アメリッシュガーデン改

姑オババと私の物語をブログでつづり、ちいさなガーデンに・・・、な〜〜んて頑張ってます

【毒親vs結婚/最終話/前編】ついに結婚式。長いドラマに終止符をうつこの良き日。と、ドラマとしても秀逸な映画『ラブ・アクチュアリー』

映画『ラブ・アクチュアリー

 

この映画、冒頭にある文章が、

 

「この世には愛が満ちあふれている・・」

 

物語はここからはじまります。

 

あ! この瞬間、読むのをやめようって、パソコンかスマホのどちらかをタップして後ろ向こうとしている、皮肉好きなあなた!

 

予想とちがって、ものすごくいい映画なんです。

傑作です。

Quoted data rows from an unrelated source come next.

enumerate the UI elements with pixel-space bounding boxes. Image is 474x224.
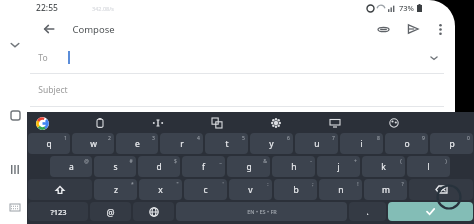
- button[interactable]: z: [94, 179, 137, 200]
- staticText: h: [291, 161, 297, 173]
- staticText: i: [360, 138, 363, 150]
- staticText: Compose email: [38, 117, 100, 129]
- button[interactable]: Google: [33, 114, 51, 132]
- staticText: y: [269, 138, 274, 150]
- button[interactable]: .: [349, 202, 386, 221]
- button[interactable]: j: [317, 156, 360, 177]
- staticText: ?123: [50, 207, 67, 217]
- button[interactable]: q: [28, 133, 70, 154]
- button[interactable]: r: [160, 133, 203, 154]
- staticText: g: [246, 161, 252, 173]
- staticText: To: [38, 52, 48, 64]
- button[interactable]: e: [116, 133, 158, 154]
- button[interactable]: Themes: [385, 114, 403, 132]
- button[interactable]: Attach: [372, 18, 394, 40]
- staticText: ': [222, 181, 224, 188]
- staticText: 1: [64, 135, 67, 142]
- staticText: &: [263, 158, 267, 165]
- staticText: .: [366, 206, 369, 217]
- button[interactable]: x: [139, 179, 182, 200]
- staticText: 73%: [399, 3, 414, 13]
- button[interactable]: Compose email: [30, 107, 474, 139]
- staticText: d: [156, 161, 162, 173]
- staticText: 5: [242, 135, 245, 142]
- staticText: f: [202, 161, 205, 173]
- button[interactable]: k: [362, 156, 405, 177]
- staticText: _: [219, 158, 222, 165]
- staticText: 22:55: [36, 2, 58, 14]
- button[interactable]: g: [227, 156, 270, 177]
- staticText: s: [113, 161, 118, 173]
- staticText: w: [90, 138, 97, 150]
- button[interactable]: Settings: [267, 114, 285, 132]
- button[interactable]: b: [274, 179, 317, 200]
- staticText: 0: [467, 135, 470, 142]
- button[interactable]: @: [90, 202, 131, 221]
- button[interactable]: c: [184, 179, 227, 200]
- button[interactable]: Subject: [30, 74, 474, 106]
- button[interactable]: ?123: [28, 202, 88, 221]
- button[interactable]: f: [182, 156, 225, 177]
- staticText: m: [382, 184, 390, 196]
- button[interactable]: Back: [38, 18, 60, 40]
- staticText: 4: [197, 135, 200, 142]
- button[interactable]: m: [364, 179, 407, 200]
- staticText: q: [46, 138, 52, 150]
- staticText: c: [203, 184, 208, 196]
- button[interactable]: Send: [402, 18, 424, 40]
- staticText: #: [129, 158, 133, 165]
- button[interactable]: To: [30, 42, 474, 73]
- staticText: n: [338, 184, 344, 196]
- button[interactable]: Recents: [4, 158, 26, 180]
- button[interactable]: Floating handle: [436, 184, 462, 210]
- button[interactable]: p: [430, 133, 473, 154]
- button[interactable]: i: [340, 133, 383, 154]
- button[interactable]: d: [138, 156, 180, 177]
- staticText: Compose: [72, 23, 115, 36]
- button[interactable]: More options: [430, 19, 450, 39]
- staticText: 3: [152, 135, 155, 142]
- staticText: j: [337, 161, 340, 173]
- staticText: 2: [108, 135, 111, 142]
- staticText: o: [404, 138, 410, 150]
- staticText: (: [400, 158, 402, 165]
- button[interactable]: Home: [4, 104, 26, 126]
- staticText: 9: [422, 135, 425, 142]
- button[interactable]: Backspace: [409, 179, 473, 200]
- staticText: +: [354, 158, 357, 165]
- staticText: z: [114, 184, 118, 196]
- button[interactable]: l: [407, 156, 450, 177]
- staticText: e: [135, 138, 140, 150]
- staticText: l: [427, 161, 430, 173]
- button[interactable]: a: [50, 156, 92, 177]
- staticText: v: [248, 184, 253, 196]
- button[interactable]: u: [295, 133, 338, 154]
- button[interactable]: o: [385, 133, 428, 154]
- staticText: 342.08/s: [92, 5, 114, 12]
- staticText: p: [449, 138, 455, 150]
- button[interactable]: s: [94, 156, 136, 177]
- button[interactable]: Language: [133, 202, 174, 221]
- button[interactable]: Clipboard: [91, 114, 109, 132]
- button[interactable]: One-handed: [326, 114, 344, 132]
- button[interactable]: w: [72, 133, 114, 154]
- button[interactable]: Translate: [208, 114, 226, 132]
- button[interactable]: h: [272, 156, 315, 177]
- button[interactable]: Collapse: [4, 34, 26, 56]
- button[interactable]: y: [250, 133, 293, 154]
- button[interactable]: Enter: [388, 202, 473, 221]
- button[interactable]: Space: [176, 202, 347, 221]
- button[interactable]: Expand recipients: [426, 50, 442, 66]
- staticText: ;: [312, 181, 314, 188]
- button[interactable]: v: [229, 179, 272, 200]
- button[interactable]: Shift: [28, 179, 92, 200]
- button[interactable]: Text editing: [149, 114, 167, 132]
- staticText: @: [106, 206, 115, 218]
- staticText: EN • ES • FR: [247, 208, 277, 215]
- button[interactable]: Keyboard: [4, 196, 26, 218]
- button[interactable]: n: [319, 179, 362, 200]
- staticText: $: [174, 158, 177, 165]
- button[interactable]: t: [205, 133, 248, 154]
- staticText: -: [310, 158, 312, 165]
- staticText: r: [180, 138, 184, 150]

幸せな気分になれる貴重な作品です。

ともかく世の中を斜めに観るのを少しだけやめて、この映画にひたってください。

 

世界は、そんな捨てたもんじゃないって思います。

 

映画『ラブ・アクチュアリー』は、イギリスでクリスマスシーズンになると必ず上映されるというほど人気があり、王道のラブコメ映画です。

 

気持ちが明るくなって、忘れていた心の何かに、ほっこりとした火がつきます。

人と人との繋がりに感動してしまいます。

 

ラストシーンで、なにげない一般人の映像が出てきますが、それを見ながら、涙腺がゆるんできます。その理由はわかりません。そういう映画です。 

 

みんな、頑張ってる。

そう、人間はみな頑張ってる!!!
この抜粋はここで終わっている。